L’Europe servirait-elle d’alibi à un futur démantèlement de La Poste ? Bruxelles demande aux Etats de libéraliser le marché du courrier. Mais aussi de garantir le service public, rappelle le chercheur Pierre Bauby.
Education, culture, santé, énergie, poste… En France, les services publics emploient environ 30 % des salariés (1). Et représentent également 30 % de l’activité économique. C’est dire si leur avenir est une question cruciale, d’autant que, depuis la Libération et le programme du Conseil national de la Résistance, les Français ont placé les services publics au cœur de la nation. Notre rapport aux notions d’égalité et de solidarité – le service public donnant, par définition, un accès égal à tous, sur tout le territoire – relève souvent de la passion. On l’a vu, en octobre dernier, avec le vote populaire organisé contre le projet de réforme du statut de La Poste, qui a mobilisé plus de deux millions de personnes. Alors que ce projet de loi transformant l’entreprise publique La Poste en société anonyme à capitaux publics passera en décembre devant l’Assemblée nationale, nombre de Français craignent une privatisation à terme, à l’instar de ce qui est arrivé en 2008 à Gaz de France. Grand connaisseur des rouages de la machine européenne, Pierre Bauby montre combien l’Europe sert souvent d’alibi aux gouvernements n’ayant pas de réelle volonté de défendre les services publics. Enseignant et chercheur, cet ancien ingénieur d’EDF en est l’un des spécialistes français les plus pointus.

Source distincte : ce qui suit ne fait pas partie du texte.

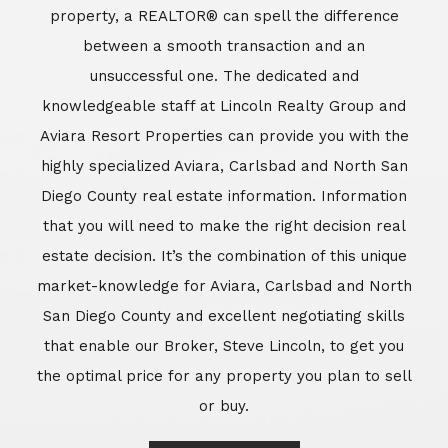
market-knowledge for Aviara, Carlsbad and North
San Diego County and excellent negotiating skills
that enable our Broker, Steve Lincoln, to get you
the optimal price for any property you plan to sell
or buy.
Learn More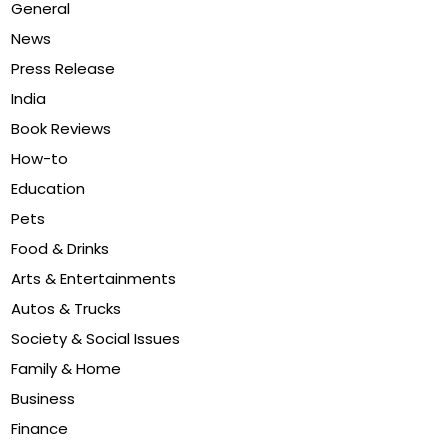
General
News
Press Release
India
Book Reviews
How-to
Education
Pets
Food & Drinks
Arts & Entertainments
Autos & Trucks
Society & Social Issues
Family & Home
Business
Finance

L’Europe exige une libéralisation totale du marché du courrier en 2011. Laisse-t-elle cependant une marge de manœuvre aux gouvernements ?
Bien sûr. La directive européenne postale de 2008 permet même de consolider le service public. Encore faut-il une réelle volonté politique. Quand on dit libéralisation totale du marché intérieur postal, on a l’impression que la loi du marché va régner sans partage. Non. L’Europe libéralise, certes, mais en imposant aux Etats membres la garantie d’un « service universel de qualité », c’est-à-dire le ramassage et la distribution du courrier et des paquets en tout point du territoire européen, au moins cinq jours par semaine. Chaque Etat doit donc garantir ce service à tout habitant de l’Union européenne.

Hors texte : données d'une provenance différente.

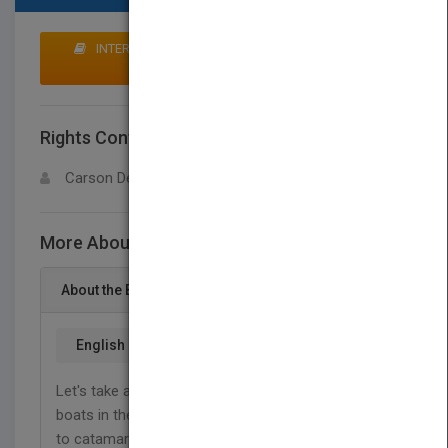
INTERESTED IN BUYING RIGHTS? CLICK HERE TO
MAKE AN OFFER
Rights Contact
LOGIN FOR MORE DETAILS
Carson Dellosa
More About This Title Boats
About the Book
English
Let's take a thrilling peek at some of the speediest
boats in the world. From sailboats and pontoons
to catamarans and speedboats, readers in grades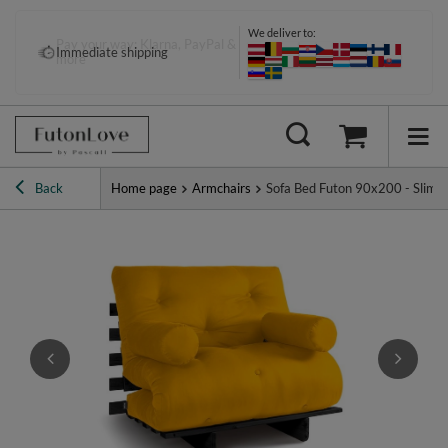
We deliver to:
Pay your way: Klarna, PayPal &
Immediate shipping
more
Back
Home page
Armchairs
Sofa Bed Futon 90x200 - Slim Ba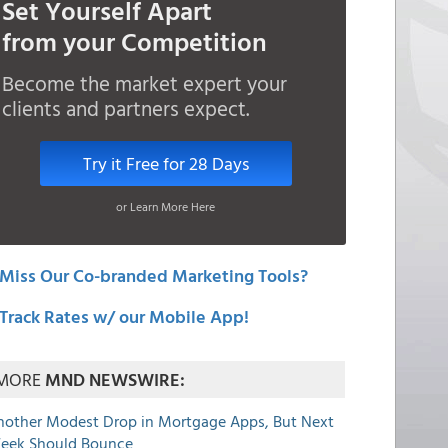
Set Yourself Apart
from your Competition
Become the market expert your
clients and partners expect.
Try it Free for 28 Days
or Learn More Here
Miss Our Co-branded Marketing Tools?
Track Rates w/ our Mobile App!
MORE
MND NEWSWIRE:
nother Modest Drop in Mortgage Apps, But Next
eek Should Bounce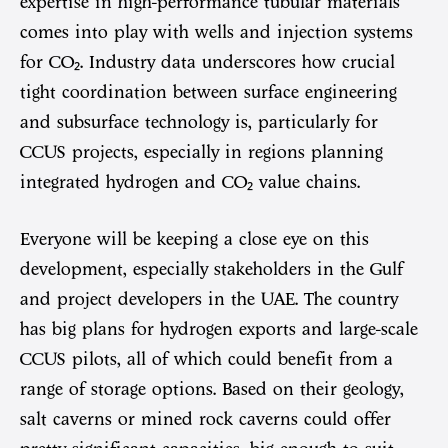
expertise in high-performance tubular materials
comes into play with wells and injection systems
for CO₂. Industry data underscores how crucial
tight coordination between surface engineering
and subsurface technology is, particularly for
CCUS projects, especially in regions planning
integrated hydrogen and CO₂ value chains.
Everyone will be keeping a close eye on this
development, especially stakeholders in the Gulf
and project developers in the UAE. The country
has big plans for hydrogen exports and large-scale
CCUS pilots, all of which could benefit from a
range of storage options. Based on their geology,
salt caverns or mined rock caverns could offer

Concrètement, sur quels leviers pourrait jouer le gouvernement pour défendre le service public postal à la française ?
Le projet de loi actuellement en discussion n’exploite pas toutes les possibilités offertes par la directive européenne. La France aurait pu s’inspirer de la Finlande [membre de l’Union européenne depuis 1995, NDLR], par exemple, où le secteur postal est ouvert à la concurrence depuis plus de dix ans. Là-bas, quand un concurrent de la poste traditionnelle décide de s’installer, il a le choix entre plusieurs possibilités : soit il dessert l’ensemble du pays, soit il ne couvre que la partie la plus rentable, et, en Finlande, on sait combien sont importantes les zones extrêmement peu denses ! Il verse alors 10 % de son chiffre d’affaires à un fonds de compensation pour financer la garantie du service universel. L’opérateur privé peut aussi choisir de ne desservir que la zone côtière, la plus dense, il reverse alors 20 % de son chiffre d’affaires au fonds en question. L’opérateur traditionnel finlandais conserve actuellement 95 % du marché, un quasi-monopole. Un système comme celui-là pourrait très bien exister en France.
Est-ce l’Europe qui impose à La Poste de renoncer à son statut d’établissement public, comme le prévoit le projet de loi ?
Pas du tout. C’est aux Etats d’en décider. Encore aujourd’hui, la majorité des entreprises postales en Europe continuent d’être publiques. Certaines sont propriété de l’Etat à 100 %, d’autres à plus de 50 %.
Le président de La Poste, Jean-Paul Bailly, invoque la nécessité de « moderniser » et d’« adapter » ses services. Le nouveau statut de société anonyme permettrait de lever 2 à 3 milliards d’euros dans ce but.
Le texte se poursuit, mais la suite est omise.